Changes coming to nursing curriculum

Pathophysiology students sitting, ready for the lecture to begin. Many of these students were recently accepted into the school of nursing for the fall and will be the last to take this course prior to entering the program.

Faith Hadley

The curriculum for the School of Nursing has recently undergone modifications that will soon be put into place for the benefit of Washburn’s pre-nursing majors.

The pathophysiology and pharmacology classes are each being split into two-semester courses. Both classes were originally taken, separately, in one semester.

Pathophysiology is the study of the disease processes that occur in the body. Pharmacology informs students of various drugs’ administration and how they function in the body. The courses are highly interrelated, as a working understanding of how a disease works is necessary for proper and effective comprehension of a drug.

Along with the split of both courses into two separate semesters, pathophysiology will be moved from a prerequisite for the nursing program into the School of Nursing curriculum. There were multiple prompts for these changes. However, many faculty favored having pathophysiology as a prerequisite.

“It really [allows] them to grasp the nursing content easier once they [start] getting heavy doses of it in the nursing curriculum,” said Assistant Dean of Nursing Marian Jamieson.

In spite of this, the class was a stumbling block for many students. Multiple difficult prerequisites meant that if a student wished to retake a class, his or her graduation could be prolonged another semester.
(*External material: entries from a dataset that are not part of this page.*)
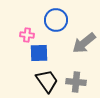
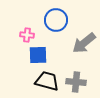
blue square: moved 1 px left, 2 px down
black trapezoid: rotated 40 degrees counterclockwise
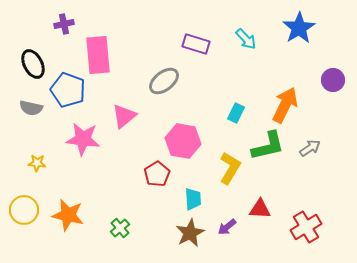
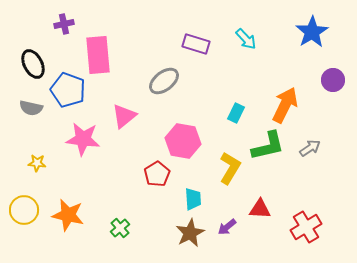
blue star: moved 13 px right, 4 px down
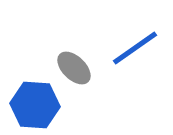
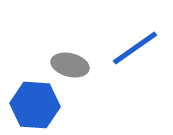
gray ellipse: moved 4 px left, 3 px up; rotated 30 degrees counterclockwise
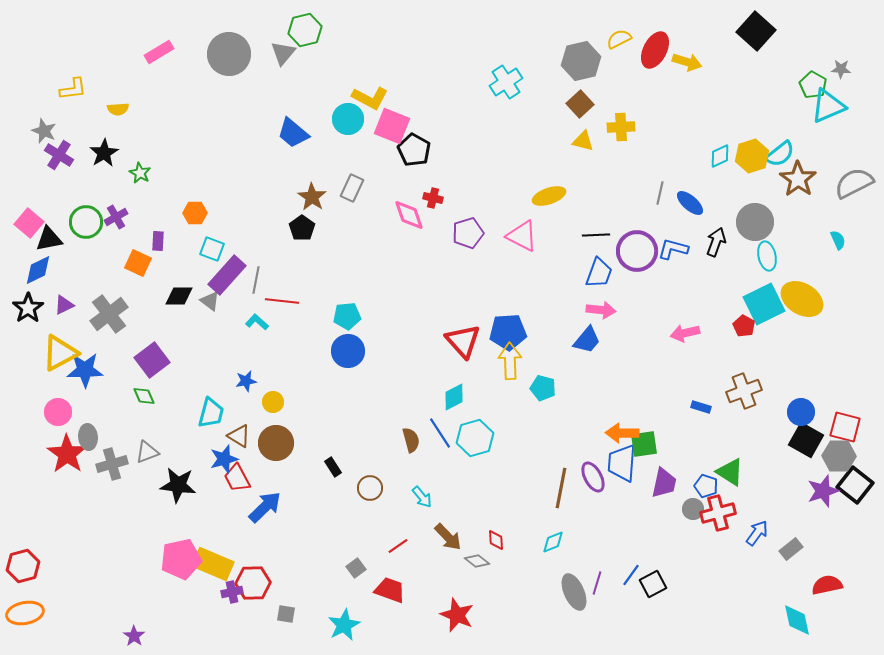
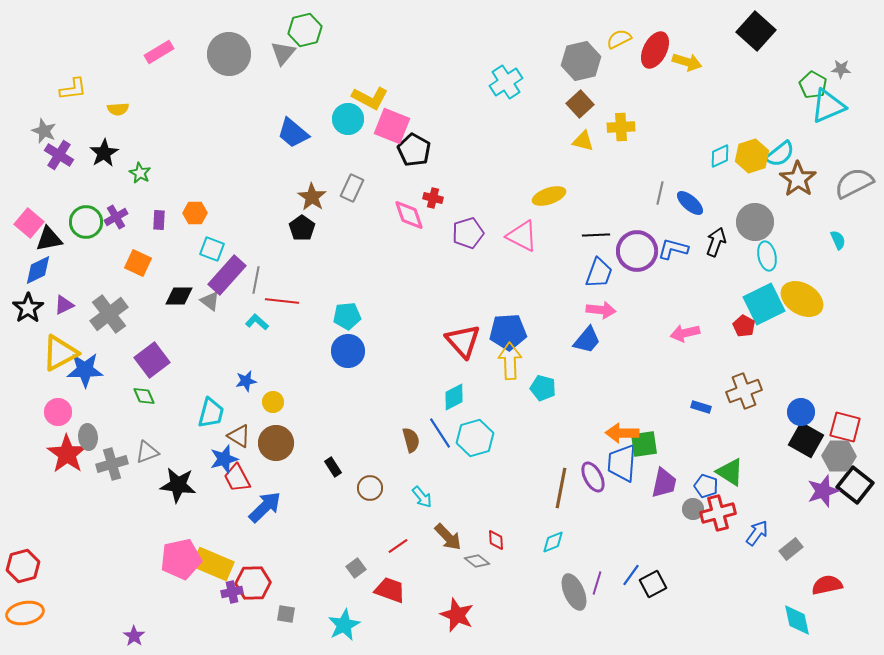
purple rectangle at (158, 241): moved 1 px right, 21 px up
This presented a possible loss of students to other programs that wouldn’t prolong a student’s time in school. Many students also found it difficult to complete all of the prerequisite classes within four semesters. The transfer of pathophysiology to within the nursing school curriculum will ease these difficulties.

Another purpose for these changes was to increase exposure to these subjects to help with learning and retention of the information. A common attitude among students of all disciplines while taking their prerequisite courses is to be checking classes off a list and to never have to think about them again. That attitude is very problematic with pathophysiology, as it is an integral topic throughout all of nursing school and nursing practice.
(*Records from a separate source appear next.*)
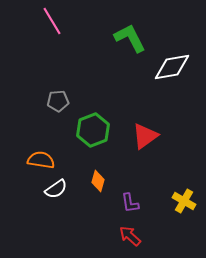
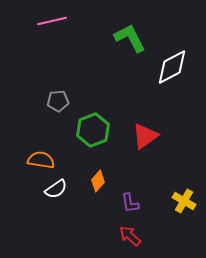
pink line: rotated 72 degrees counterclockwise
white diamond: rotated 18 degrees counterclockwise
orange diamond: rotated 25 degrees clockwise
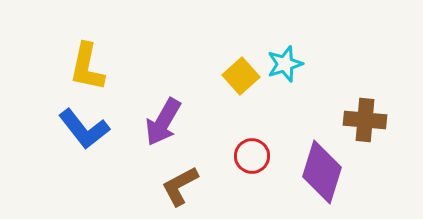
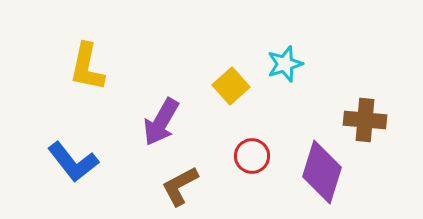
yellow square: moved 10 px left, 10 px down
purple arrow: moved 2 px left
blue L-shape: moved 11 px left, 33 px down
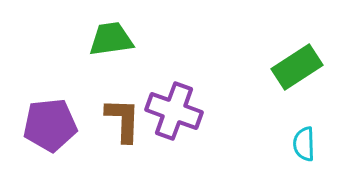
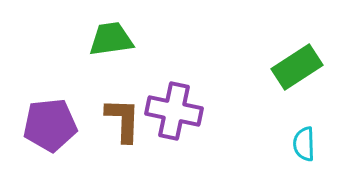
purple cross: rotated 8 degrees counterclockwise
Students will now learn these somewhat difficult topics in conjunction with diagnosis methods and contact with patients who have those diseases and are taking those medications.
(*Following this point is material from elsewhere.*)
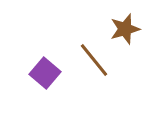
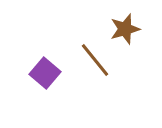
brown line: moved 1 px right
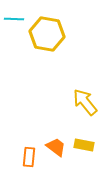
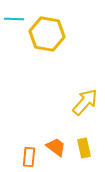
yellow arrow: rotated 80 degrees clockwise
yellow rectangle: moved 3 px down; rotated 66 degrees clockwise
“You are tying in what you’re learning with what you are actually seeing, touching, and listening to,” said Sue Unruh, who currently teaches pathophysiology and pharmacology in the nursing school.

Unruh was also a member of the undergraduate education committee for the School of Nursing. This committee was responsible for the logistics required in the curriculum changes. They met on several occasions and developed course flow, syllabi and course descriptions.

The changes are already visible online in the list of prerequisite courses.

The recently accepted class of students that will enter in the Fall of 2016 will be the last students to go through the old curriculum. Any current pre-nursing students will now have a lighter prerequisite load.